### Task instructions
Each line in the entries below that contains the word "unserer" counts once. Report how many there are and nothing more.

### Given records
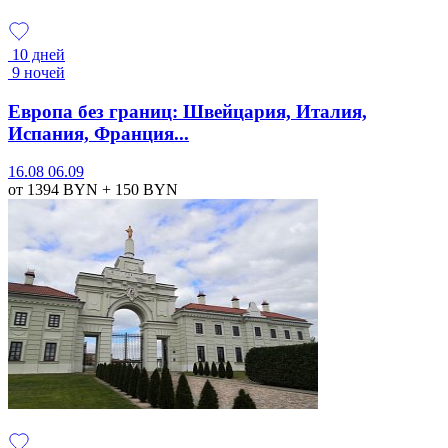
10 дней
9 ночей
Европа без границ: Швейцария, Италия,
Испания, Франция...
16.08
06.09
от 1394
BYN
+ 150
BYN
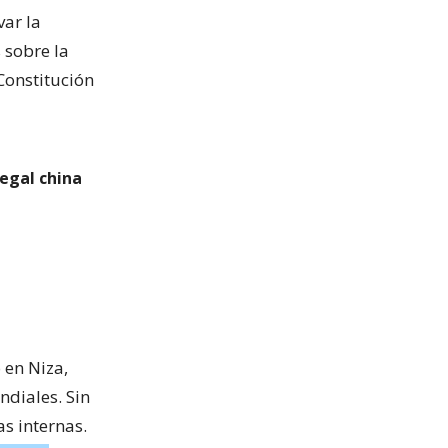
var la
 sobre la
Constitución
legal china
 en Niza,
ndiales. Sin
s internas.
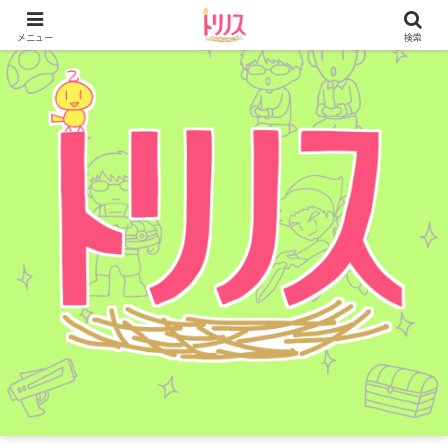
メニュー
検索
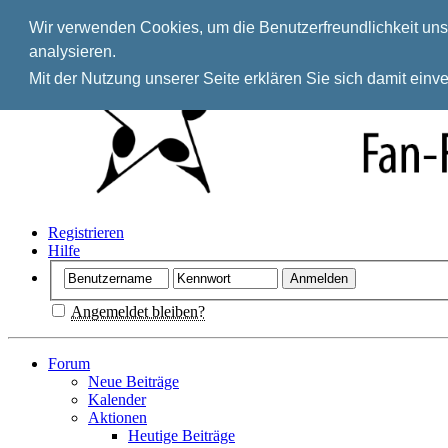
Wir verwenden Cookies, um die Benutzerfreundlichkeit unse
analysieren.
Mit der Nutzung unserer Seite erklären Sie sich damit ein
Registrieren
Hilfe
Angemeldet bleiben?
Forum
Neue Beiträge
Kalender
Aktionen
Heutige Beiträge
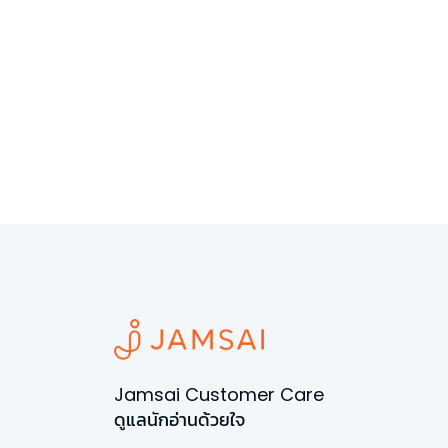
Jamsai Customer Care
ดูแลนักอ่านด้วยใจ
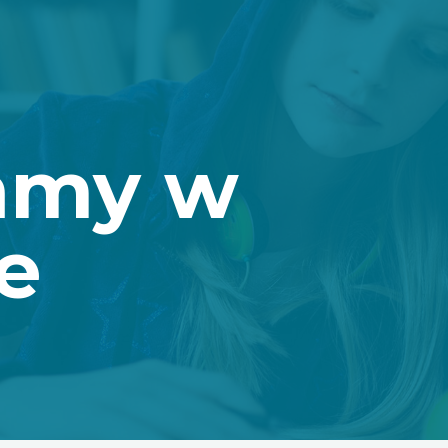
ńmy w
e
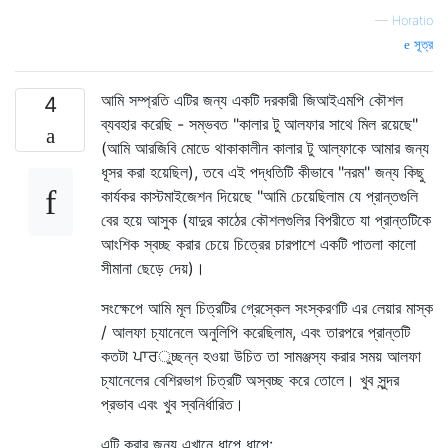
—
Horatio
সূত্র
আমি সম্প্রতি এটির জন্য একটি দরকারী জিআইএমপি কৌশল
4
ব্যবহার করেছি - সম্ভবত "কালার টু আলফার সাথে মিল রয়েছে"
(আমি আরজিবি মোডে থাকাকালীন কালার টু আল্ফাকে আমার জন্য
ধূসর করা হয়েছিল), তবে এই পদ্ধতিটি কীভাবে "নরম" জন্য কিছু
কার্যকর কাস্টমাইজেশন দিয়েছে "আমি চেয়েছিলাম যে প্রান্তগুলি
বের হয়ে আসুক (যাদুর কাঠের কৌশলগুলির বিপরীতে যা প্রান্তটিকে
আংশিক স্বচ্ছ করার চেয়ে চিত্রের চারপাশে একটি পাতলা কালো
সীমানা ছেড়ে দেয়)।
সংক্ষেপে আমি মূল চিত্রটির গ্রেস্কেল সংস্করণটি এর লেয়ার মাস্ক
/ আলফা চ্যানেলে অনুলিপি করেছিলাম, এবং তারপরে প্রান্তটি
কতটা ਪਾਰুচ্ছন্ন হওয়া উচিত তা সামঞ্জস্য করার সময় আলফা
চ্যানেলের বেশিরভাগ চিত্রটি অস্বচ্ছ করে তোলে। খুব সুন্দর
প্রভাব এবং খুব স্বনির্ধারিত।
এটি করার জন্য এখানে ধাপে ধাপে:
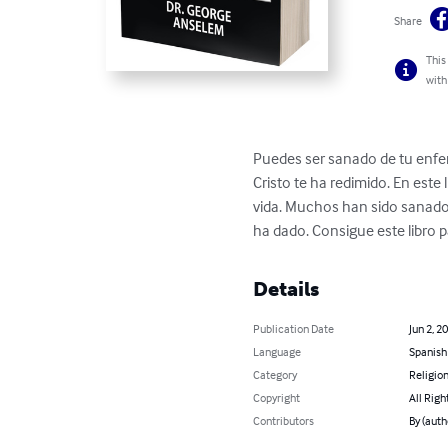
Share
This
with
Puedes ser sanado de tu enferm
Cristo te ha redimido. En este
vida. Muchos han sido sanados 
ha dado. Consigue este libro p
Details
Publication Date
Jun 2, 2
Language
Spanish
Category
Religion
Copyright
All Righ
Contributors
By (aut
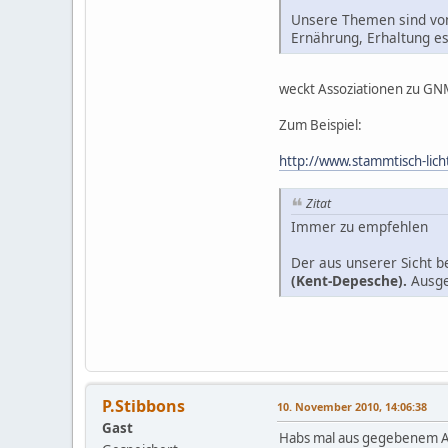
Unsere Themen sind von:
Ernährung, Erhaltung es
weckt Assoziationen zu GN
Zum Beispiel:
http://www.stammtisch-lich
Zitat
Immer zu empfehlen
Der aus unserer Sicht b
(Kent-Depesche).
Ausge
P.Stibbons
10. November 2010, 14:06:38
Gast
Habs mal aus gegebenem An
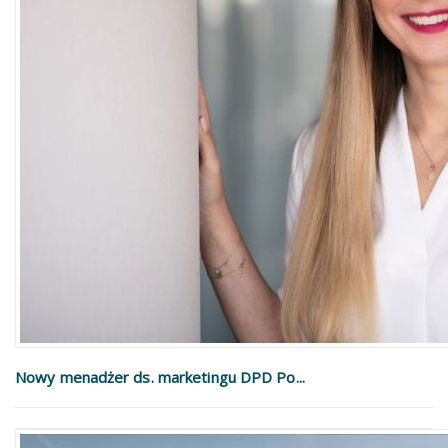
Nowy menadżer ds. marketingu DPD Po...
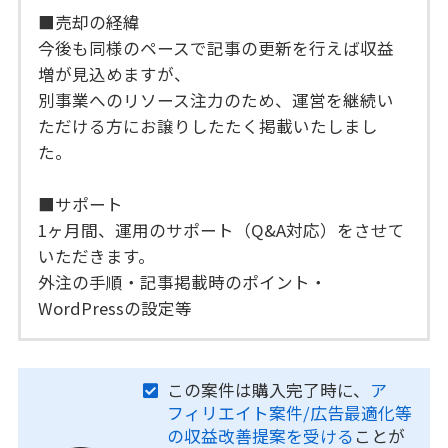
■売却の経緯
今後も同様のペースで記事の更新を行えば収益
増が見込めますが、
別事業へのリソース注力のため、運営を継続い
ただける方にお譲りしたたく掲載いたしまし
た。
■サポート
1ヶ月間、運用のサポート（Q&A対応）をさせて
いただきます。
外注の手順・記事掲載時のポイント・
WordPressの設定等
この案件は購入完了時に、
ア
フィリエイト案件/広告最適化等
の収益改善提案を受ける
ことが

### Expected output
2